The Environmental Protection Agency has put a political aide in charge of reviewing grant funds that are distributed from the agency, according to a published report.
John Konkus, a longtime political operative from Florida who served as President Donald Trump’s Leon County campaign chairman, is in charge of reviewing awards that are assigned by the agency, along with applications for grants before they’re issued, The Washington Post reported Monday evening, citing “career and political employees.”
The Post reported that according to career and political employees at the agency, Konkus told staff he is watching out for “the double C-word” — meaning climate change.
When asked about the Post report, EPA spokesman Jahan Wilcox told CNN: “We’re draining the swamp to ensure decisions about grants are in line with the agency’s mission and policy priorities.”
CNN has not independently verified the Post report.
EPA spokeswoman Liz Bowman told the Post that grant decisions “are to ensure funding is in line with the agency’s mission and policy priorities,” with the number of awards denied amounting to just 1% of those made since EPA Administrator Scott Pruitt took office.
“We review grants to see if they are providing tangible results to the American people,” she told the Post in an email.

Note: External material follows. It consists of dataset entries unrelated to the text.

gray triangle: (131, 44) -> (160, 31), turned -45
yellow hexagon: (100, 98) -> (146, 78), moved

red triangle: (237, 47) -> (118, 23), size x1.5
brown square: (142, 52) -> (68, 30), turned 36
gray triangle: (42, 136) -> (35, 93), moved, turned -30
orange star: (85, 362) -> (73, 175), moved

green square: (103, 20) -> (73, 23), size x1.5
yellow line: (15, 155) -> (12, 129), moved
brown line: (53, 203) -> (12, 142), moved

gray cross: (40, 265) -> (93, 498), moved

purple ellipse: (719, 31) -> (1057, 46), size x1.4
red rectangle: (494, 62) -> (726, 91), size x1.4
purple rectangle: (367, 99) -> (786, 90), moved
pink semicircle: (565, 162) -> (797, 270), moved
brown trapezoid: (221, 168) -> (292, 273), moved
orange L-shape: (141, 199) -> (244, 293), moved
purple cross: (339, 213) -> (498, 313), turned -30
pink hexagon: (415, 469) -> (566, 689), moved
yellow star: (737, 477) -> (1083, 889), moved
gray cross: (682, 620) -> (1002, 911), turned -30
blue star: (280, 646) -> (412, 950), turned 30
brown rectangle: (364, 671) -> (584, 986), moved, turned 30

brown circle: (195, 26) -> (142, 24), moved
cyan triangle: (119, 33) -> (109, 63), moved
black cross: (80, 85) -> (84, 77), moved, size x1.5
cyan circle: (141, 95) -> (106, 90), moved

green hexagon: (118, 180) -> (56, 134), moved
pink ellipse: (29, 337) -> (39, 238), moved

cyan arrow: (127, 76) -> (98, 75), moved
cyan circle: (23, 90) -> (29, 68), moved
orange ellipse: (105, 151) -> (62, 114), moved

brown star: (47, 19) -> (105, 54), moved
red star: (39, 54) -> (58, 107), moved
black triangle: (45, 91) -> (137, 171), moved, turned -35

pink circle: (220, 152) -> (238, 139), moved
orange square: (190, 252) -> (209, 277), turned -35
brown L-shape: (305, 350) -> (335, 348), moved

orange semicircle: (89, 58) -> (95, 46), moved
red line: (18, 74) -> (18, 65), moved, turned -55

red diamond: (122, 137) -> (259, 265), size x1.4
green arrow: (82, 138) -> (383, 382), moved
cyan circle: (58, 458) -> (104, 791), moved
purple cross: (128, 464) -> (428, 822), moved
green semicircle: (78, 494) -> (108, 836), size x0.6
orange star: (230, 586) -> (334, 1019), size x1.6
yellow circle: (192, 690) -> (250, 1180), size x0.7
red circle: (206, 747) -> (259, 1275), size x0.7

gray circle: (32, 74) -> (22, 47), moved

Konkus’ official role is deputy associate administrator in the EPA’s public affairs office. He publicizes the funding of grants and he serves more widely as an adviser on policy and management issues, according to the report.
Several officials from the Barack Obama and George W. Bush administrations told the Post that it is unprecedented to have a public affairs officer reviewing grant applications and awards, which are for half of the EPA’s $8 billion budget.
“We didn’t do a political screening on every grant, because many of them were based on science, and political appointees don’t have that kind of background,” former EPA Administrator Christine Todd Whitman, who served under Bush, told the Post.